로그인Chapitre 5
Point de vue de Lucas
Je suis assis dans un taxi.
Un simple taxi.
Le genre de véhicule dans lequel je ne suis jamais monté… du moins, pas de cette manière. Habituellement, ce sont des voitures de luxe, des chauffeurs privés, des vitres teintées… un monde à part.
Mais aujourd’hui…
Je suis une personne banale.
Et étrangement… ça me plaît.
Je garde le dos droit, une main posée sur mon bâton, mes doigts serrés autour du manche comme si ma vie en dépendait. Mes lunettes noires couvrent mes yeux, me plongeant volontairement dans une obscurité simulée.
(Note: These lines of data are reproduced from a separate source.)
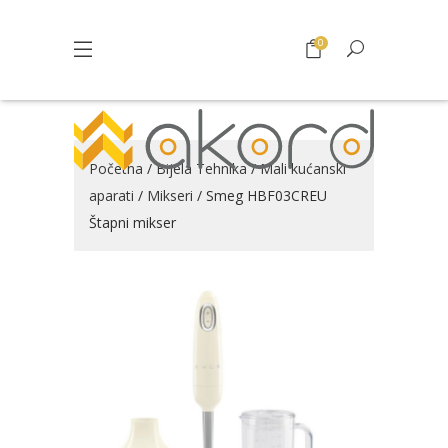
0
Početna
/
Bijela Tehnika
/
Mali kućanski
aparati
/
Mikseri
/ Smeg HBF03CREU
Štapni mikser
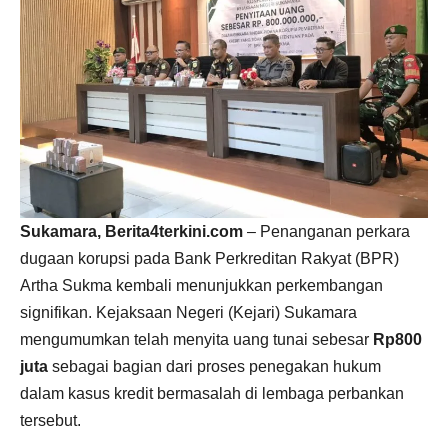
Sukamara, Berita4terkini.com
– Penanganan perkara
dugaan korupsi pada Bank Perkreditan Rakyat (BPR)
Artha Sukma kembali menunjukkan perkembangan
signifikan. Kejaksaan Negeri (Kejari) Sukamara
mengumumkan telah menyita uang tunai sebesar
Rp800
juta
sebagai bagian dari proses penegakan hukum
dalam kasus kredit bermasalah di lembaga perbankan
tersebut.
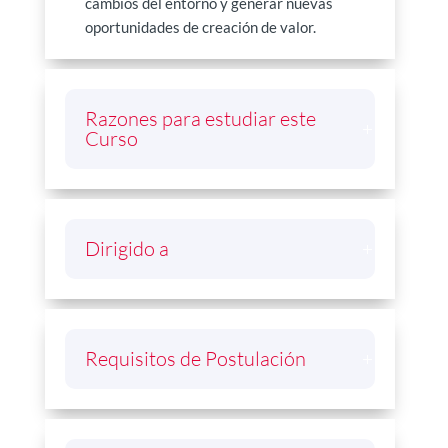
cambios del entorno y generar nuevas
oportunidades de creación de valor.
Razones para estudiar este
Curso
Dirigido a
Requisitos de Postulación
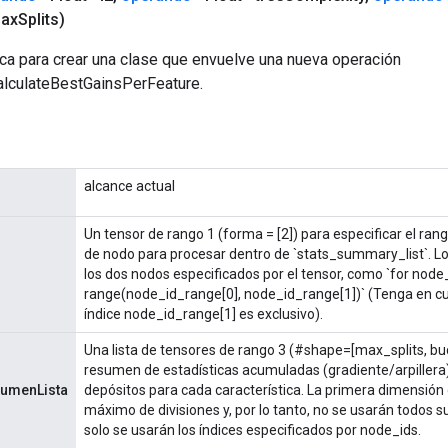
ax
Splits)
ca para crear una clase que envuelve una nueva operación
lculateBestGainsPerFeature.
alcance actual
Un tensor de rango 1 (forma = [2]) para especificar el rang
de nodo para procesar dentro de `stats_summary_list`. Lo
los dos nodos especificados por el tensor, como `for node_
range(node_id_range[0], node_id_range[1])` (Tenga en cu
índice node_id_range[1] es exclusivo).
Una lista de tensores de rango 3 (#shape=[max_splits, buck
resumen de estadísticas acumuladas (gradiente/arpillera
sumenLista
depósitos para cada característica. La primera dimensión
máximo de divisiones y, por lo tanto, no se usarán todos 
solo se usarán los índices especificados por node_ids.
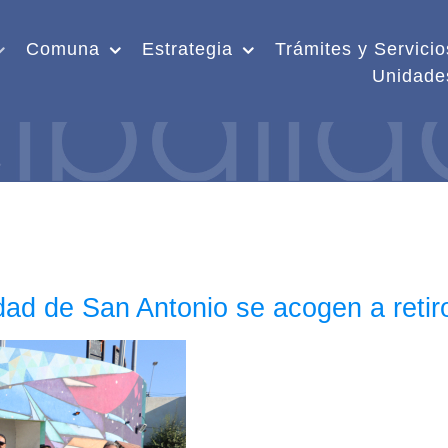
Comuna
Estrategia
Trámites y Servicio
Unidade
dad de San Antonio se acogen a retiro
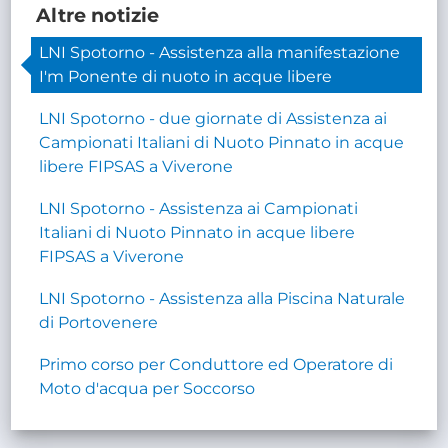
Altre notizie
LNI Spotorno - Assistenza alla manifestazione
I'm Ponente di nuoto in acque libere
LNI Spotorno - due giornate di Assistenza ai
Campionati Italiani di Nuoto Pinnato in acque
libere FIPSAS a Viverone
LNI Spotorno - Assistenza ai Campionati
Italiani di Nuoto Pinnato in acque libere
FIPSAS a Viverone
LNI Spotorno - Assistenza alla Piscina Naturale
di Portovenere
Primo corso per Conduttore ed Operatore di
Moto d'acqua per Soccorso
À côté de moi, Eliot est silencieux.
Mon meilleur ami.
Mon bras droit.
Celui qui connaît chacun de mes plans… même les plus fous.
Je sens son regard posé sur moi, comme s’il essayait encore de comprendre pourquoi j’ai décidé de faire tout ça.
Derrière nous, mes parents sont installés, inhabituellement silencieux.
Eux aussi jouent le jeu.
Eux aussi ont abandonné, pour aujourd’hui, leur statut.
Leurs vêtements sont simples. Trop simples.
Ma mère porte une robe modeste, presque effacée. Mon père… un pantalon usé et une chemise sans aucune élégance.
Si quelqu’un nous voyait maintenant…
Il ne verrait qu’une famille ordinaire.
Peut-être même pauvre.
Un léger sourire étire mes lèvres.
Et moi ?
Moi, un multimilliardaire…
Je ressemble à un gardien fatigué.
Un homme sans importance.
Un homme qu’on ne regarde même pas.
Et pourtant…
Je me sens étrangement à l’aise.
Comme si, pour la première fois depuis longtemps… je respirais différemment.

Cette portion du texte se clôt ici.